SONAR is usually associated with dolphins and bats, but sound navigation and ranging technology has been harnessed by the vision impaired to help them get around.
In Casino yesterday as part of International White Cane Day activities, Patrick Reynolds, 87, was sporting a cane with inbuilt sonar, known as a K-sonar cane.
Mr Reynolds was taught to use the cane by Jessica Gillett of Guide Dogs Australia, who explained how the system works.
"There is a transmitter and a receiver at the front of the device," Ms Reynolds said.

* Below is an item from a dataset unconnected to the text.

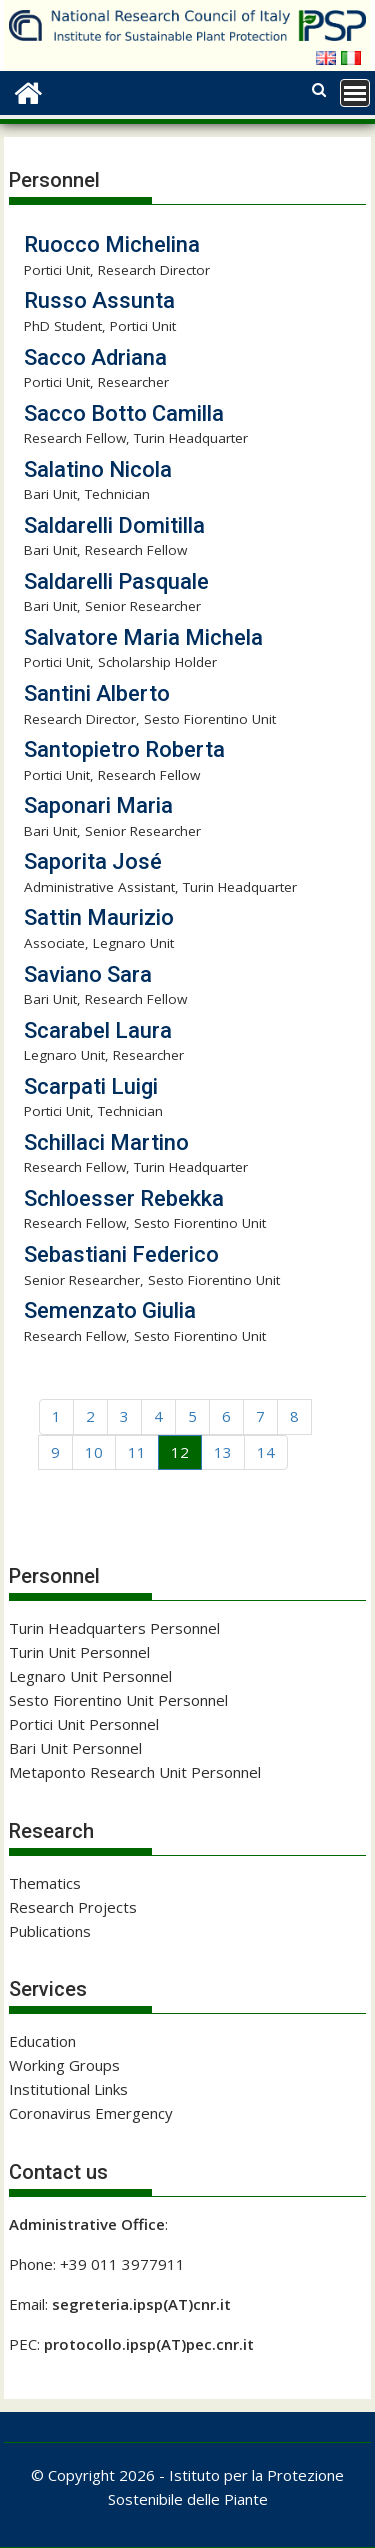 The height and width of the screenshot is (2548, 375). I want to click on Sebastiani Federico, so click(121, 1254). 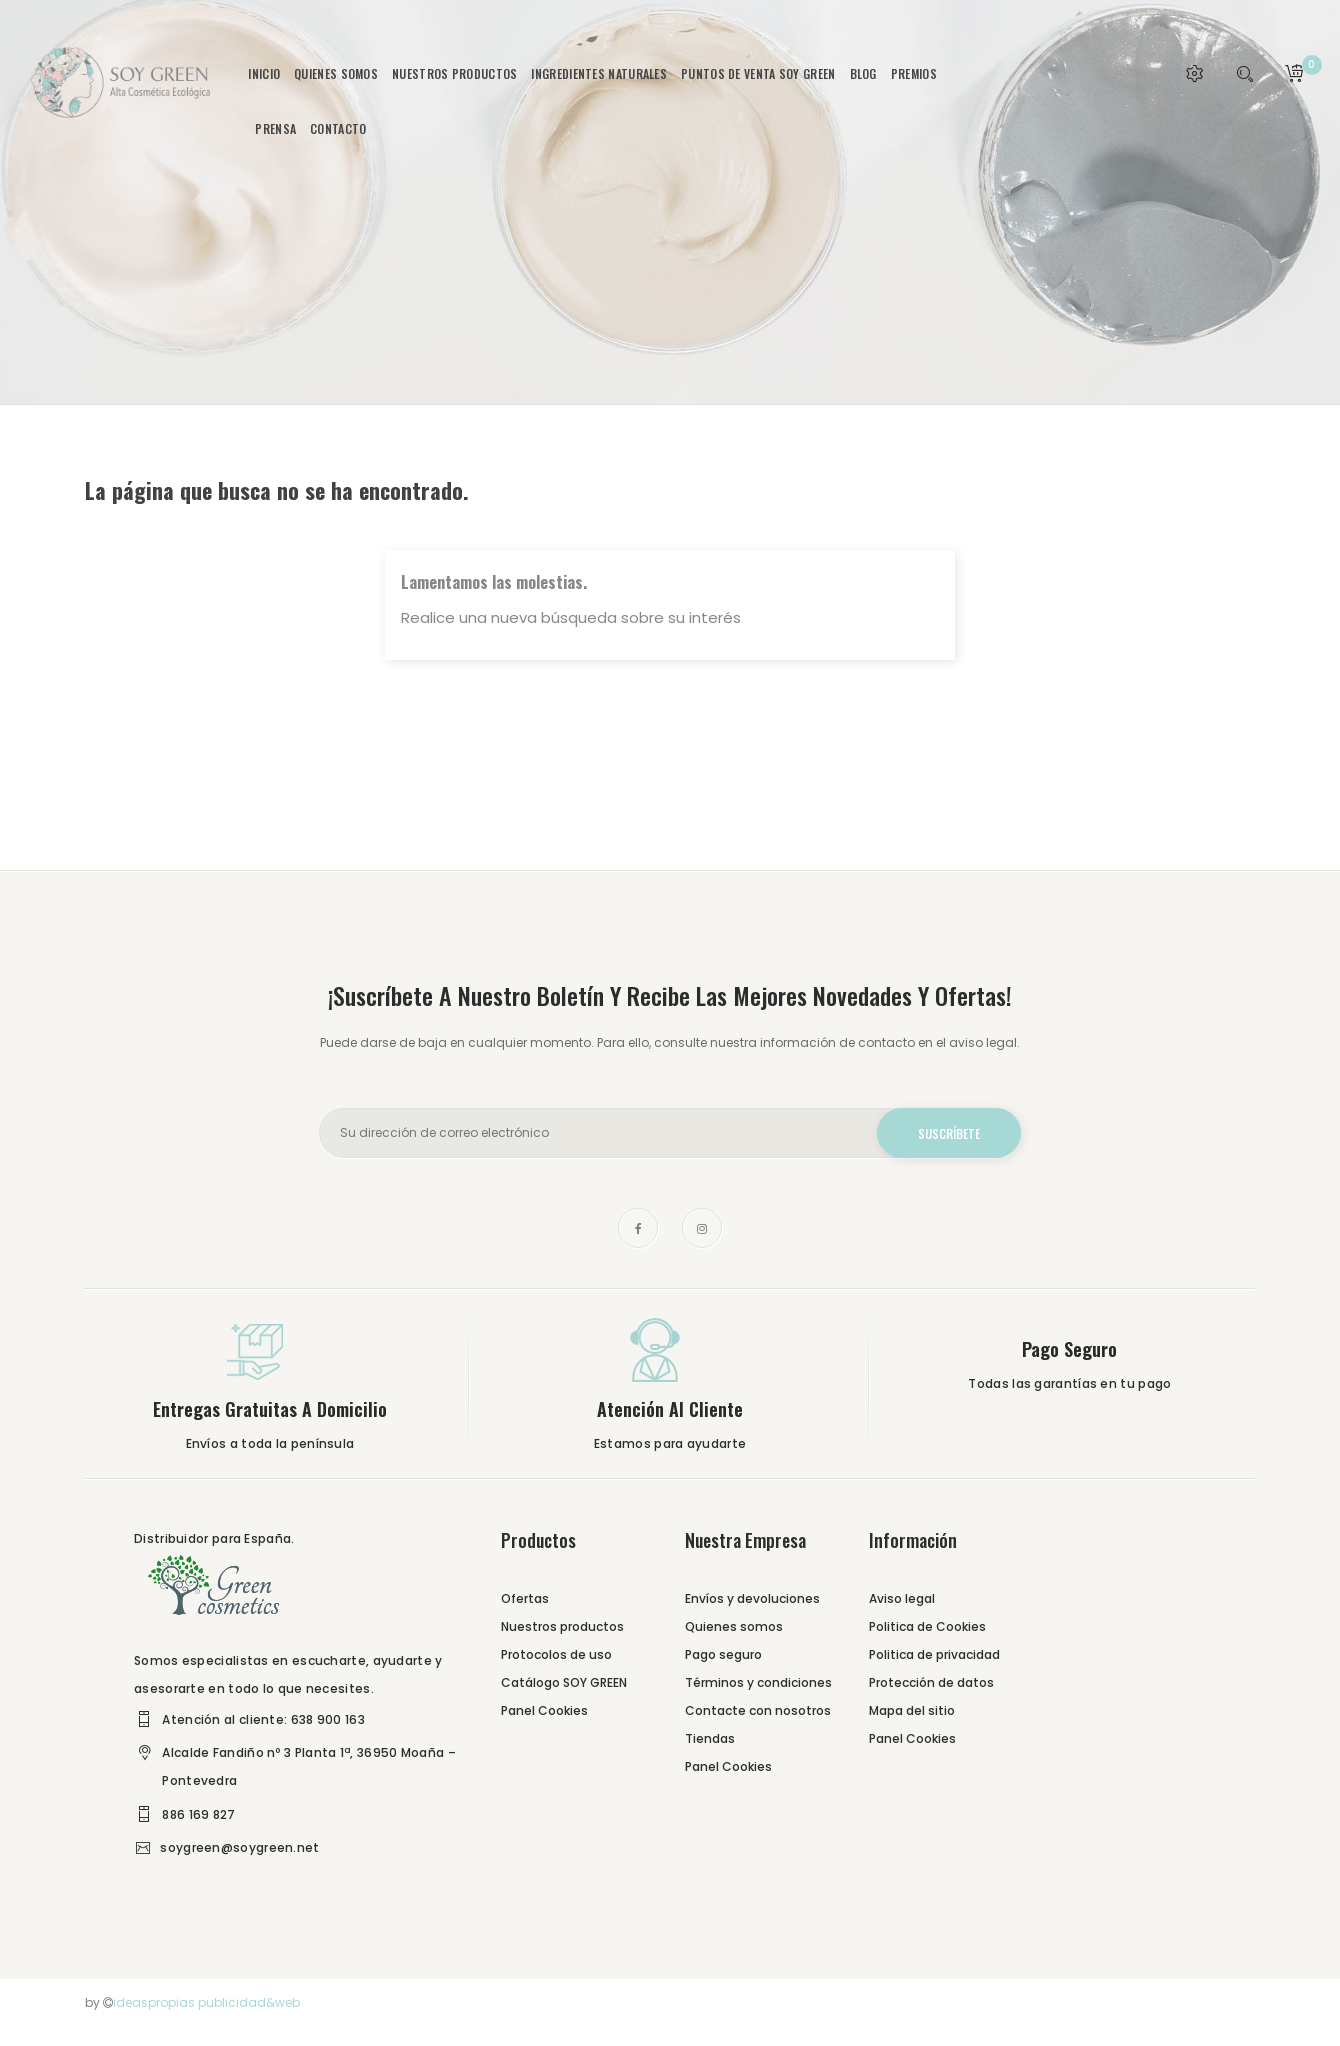 The image size is (1340, 2046). Describe the element at coordinates (206, 2002) in the screenshot. I see `ideaspropias publicidad&web` at that location.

"A sonic beam is sent out from the transmitter; it bounces off objects in the environment, comes back to the receiver and produces a sound scape of the environment."
She explained that glass makes a ringing noise, concrete sounds more dense and people sound "a little bit squishy".
The device enables Mr Reynolds to know what is ahead of him in the near distance, beyond the reach of his cane.
Mr Reynolds has been vision impaired for six years since macular degeneration robbed him of vision in his left eye and left only 20% vision in his right.
He said no longer being able to drive is the greatest loss he suffered as a result of his vision impairment, and that using his cane can present some challenges.
"The main thing is people kick my cane as I am walking along the footpath," he said.
Mr Reynolds has attached flashing green and red lights to his two canes to help overcome the problem.